The mechanic looked up and nodded as if to say see, we’re friends now. The boy from last time had learned the word football properly and demonstrated with a sentence about Neymar that made Cecilia clap. The patch took first try. We had become regulars in the economy of flat tyres and faith.

We left lighter. Again.

 

What the Road Fixed That Wasn’t Broken

“In the ledger of long rides, kindness is always the highest-octane fuel.”

When I think of that late June from Kargyak to Padum, I don’t immediately see the view from the Ichar climb or the blue of Reru or the lane in Padum where the dogs arrange themselves like punctuation. I hear a pump handle working air into a future. I smell patch glue becoming bond over a brick fire. I see a Coke bottle of petrol held up like a prayer answered with both hands.

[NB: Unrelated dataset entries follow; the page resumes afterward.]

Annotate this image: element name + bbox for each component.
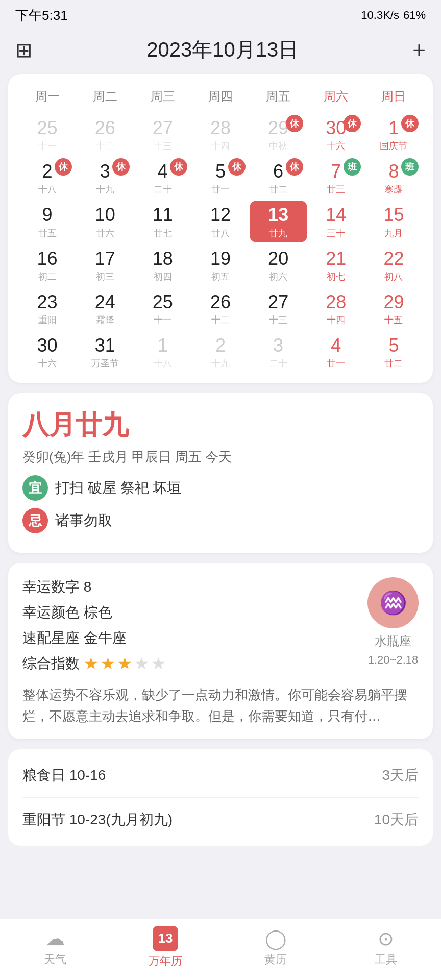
day-badge: 休 bbox=[112, 158, 130, 176]
calendar-day[interactable]: 17初三 bbox=[76, 244, 134, 286]
calendar-day[interactable]: 休4二十 bbox=[134, 157, 191, 199]
calendar-day[interactable]: 29十五 bbox=[365, 288, 423, 329]
day-number: 13 bbox=[268, 204, 288, 226]
event-days: 10天后 bbox=[374, 810, 419, 829]
calendar-day[interactable]: 3二十 bbox=[250, 331, 307, 373]
week-header-row: 周一周二周三周四周五周六周日 bbox=[18, 84, 423, 109]
app-header: ⊞ 2023年10月13日 + bbox=[0, 31, 441, 74]
day-lunar: 廿三 bbox=[327, 183, 345, 195]
calendar-day[interactable]: 20初六 bbox=[250, 244, 307, 286]
nav-item-万年历[interactable]: 13万年历 bbox=[110, 926, 220, 969]
calendar-grid-icon[interactable]: ⊞ bbox=[15, 38, 33, 62]
day-number: 27 bbox=[153, 117, 173, 139]
nav-item-黄历[interactable]: ◯黄历 bbox=[220, 927, 331, 967]
day-badge: 休 bbox=[286, 158, 303, 176]
calendar-day[interactable]: 休6廿二 bbox=[250, 157, 307, 199]
calendar-day[interactable]: 休3十九 bbox=[76, 157, 134, 199]
day-number: 25 bbox=[153, 291, 173, 313]
calendar-card: 周一周二周三周四周五周六周日 25十一26十二27十三28十四休29中秋休30十… bbox=[8, 74, 433, 383]
calendar-day[interactable]: 11廿七 bbox=[134, 201, 191, 242]
day-badge: 休 bbox=[55, 158, 72, 176]
calendar-day[interactable]: 26十二 bbox=[191, 288, 249, 329]
day-number: 20 bbox=[268, 248, 288, 270]
calendar-day[interactable]: 25十一 bbox=[18, 114, 76, 155]
calendar-day[interactable]: 31万圣节 bbox=[76, 331, 134, 373]
calendar-day[interactable]: 19初五 bbox=[191, 244, 249, 286]
day-lunar: 十四 bbox=[327, 314, 345, 326]
day-number: 17 bbox=[95, 248, 115, 270]
calendar-day[interactable]: 休29中秋 bbox=[250, 114, 307, 155]
calendar-day[interactable]: 13廿九 bbox=[250, 201, 307, 242]
day-number: 23 bbox=[37, 291, 58, 313]
nav-label-工具: 工具 bbox=[375, 952, 397, 967]
battery: 61% bbox=[403, 9, 426, 22]
day-number: 1 bbox=[158, 334, 168, 356]
day-badge: 休 bbox=[344, 115, 361, 132]
ji-icon: 忌 bbox=[22, 508, 48, 533]
day-lunar: 初八 bbox=[384, 271, 403, 283]
calendar-day[interactable]: 9廿五 bbox=[18, 201, 76, 242]
calendar-day[interactable]: 27十三 bbox=[134, 114, 191, 155]
calendar-day[interactable]: 休30十六 bbox=[307, 114, 365, 155]
day-number: 14 bbox=[326, 204, 346, 226]
day-lunar: 十四 bbox=[211, 140, 230, 152]
calendar-day[interactable]: 1十八 bbox=[134, 331, 191, 373]
day-lunar: 十一 bbox=[154, 314, 172, 326]
calendar-day[interactable]: 23重阳 bbox=[18, 288, 76, 329]
calendar-day[interactable]: 10廿六 bbox=[76, 201, 134, 242]
calendar-day[interactable]: 15九月 bbox=[365, 201, 423, 242]
fortune-desc: 整体运势不容乐观，缺少了一点动力和激情。你可能会容易躺平摆烂，不愿意主动去追求和… bbox=[22, 684, 419, 727]
day-lunar: 国庆节 bbox=[380, 140, 407, 152]
day-lunar: 廿二 bbox=[384, 357, 403, 370]
calendar-day[interactable]: 4廿一 bbox=[307, 331, 365, 373]
calendar-day[interactable]: 28十四 bbox=[307, 288, 365, 329]
calendar-day[interactable]: 22初八 bbox=[365, 244, 423, 286]
calendar-day[interactable]: 休5廿一 bbox=[191, 157, 249, 199]
calendar-day[interactable]: 24霜降 bbox=[76, 288, 134, 329]
day-lunar: 十八 bbox=[38, 183, 57, 195]
nav-icon-天气: ☁ bbox=[45, 927, 65, 950]
calendar-day[interactable]: 27十三 bbox=[250, 288, 307, 329]
nav-label-黄历: 黄历 bbox=[264, 952, 287, 967]
calendar-day[interactable]: 21初七 bbox=[307, 244, 365, 286]
calendar-day[interactable]: 18初四 bbox=[134, 244, 191, 286]
calendar-day[interactable]: 30十六 bbox=[18, 331, 76, 373]
nav-item-工具[interactable]: ⊙工具 bbox=[331, 927, 441, 967]
calendar-day[interactable]: 26十二 bbox=[76, 114, 134, 155]
nav-icon-黄历: ◯ bbox=[265, 927, 287, 950]
calendar-day[interactable]: 28十四 bbox=[191, 114, 249, 155]
day-lunar: 十三 bbox=[269, 314, 287, 326]
day-lunar: 万圣节 bbox=[91, 357, 119, 370]
calendar-day[interactable]: 5廿二 bbox=[365, 331, 423, 373]
day-lunar: 三十 bbox=[327, 227, 345, 239]
add-event-button[interactable]: + bbox=[412, 37, 426, 63]
week-header-周四: 周四 bbox=[191, 84, 249, 109]
day-number: 29 bbox=[383, 291, 404, 313]
calendar-day[interactable]: 休2十八 bbox=[18, 157, 76, 199]
calendar-day[interactable]: 休1国庆节 bbox=[365, 114, 423, 155]
fortune-section: 幸运数字 8 幸运颜色 棕色 速配星座 金牛座 综合指数 ★★★★★ ♒ 水瓶座… bbox=[8, 563, 433, 739]
calendar-day[interactable]: 12廿八 bbox=[191, 201, 249, 242]
day-number: 3 bbox=[100, 160, 110, 182]
ji-row: 忌 诸事勿取 bbox=[22, 508, 419, 533]
day-number: 4 bbox=[158, 160, 168, 182]
calendar-day[interactable]: 14三十 bbox=[307, 201, 365, 242]
zodiac-circle: ♒ bbox=[368, 577, 419, 628]
star-3: ★ bbox=[117, 654, 132, 673]
calendar-day[interactable]: 25十一 bbox=[134, 288, 191, 329]
calendar-day[interactable]: 16初二 bbox=[18, 244, 76, 286]
event-row: 重阳节 10-23(九月初九)10天后 bbox=[22, 798, 419, 842]
status-right: 10.3K/s 61% bbox=[361, 9, 426, 22]
stars: ★★★★★ bbox=[84, 654, 166, 673]
nav-icon-工具: ⊙ bbox=[378, 927, 394, 950]
week-header-周一: 周一 bbox=[18, 84, 76, 109]
day-lunar: 十八 bbox=[154, 357, 172, 370]
day-lunar: 廿一 bbox=[211, 183, 230, 195]
day-number: 24 bbox=[95, 291, 115, 313]
calendar-day[interactable]: 班7廿三 bbox=[307, 157, 365, 199]
calendar-day[interactable]: 2十九 bbox=[191, 331, 249, 373]
day-number: 4 bbox=[331, 334, 341, 356]
calendar-day[interactable]: 班8寒露 bbox=[365, 157, 423, 199]
day-lunar: 霜降 bbox=[96, 314, 114, 326]
nav-item-天气[interactable]: ☁天气 bbox=[0, 927, 110, 967]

I hear Cecilia laughing at the necessity of tilting a motorcycle to gather courage from the corners of a tank.

In my notebook, the ride draws itself as a chain of small mercies the kind you cannot schedule and cannot repay. I arrived in Padum with less tread, less fuel, less certainty about the next day’s road; I arrived with more belief in a valley’s quiet arithmetic: you may falter and then someone will help; you may help and then you will falter; both are part of the price of passage.

If you go and I hope you do carry spare tubes, sure, and tools properly chosen. Carry fuel not just in liters but in manners: ask, offer, wait, wave, pay fairly, decline the photograph, accept the tea. And when the tyre sighs (it will), when the fuel needle flirts with empty (it will), when your plan gets rewritten by a river or a nail or a laugh, remember the only prayer that matters on roads like these:

Ride soft. Make room. Say thank you with your hands.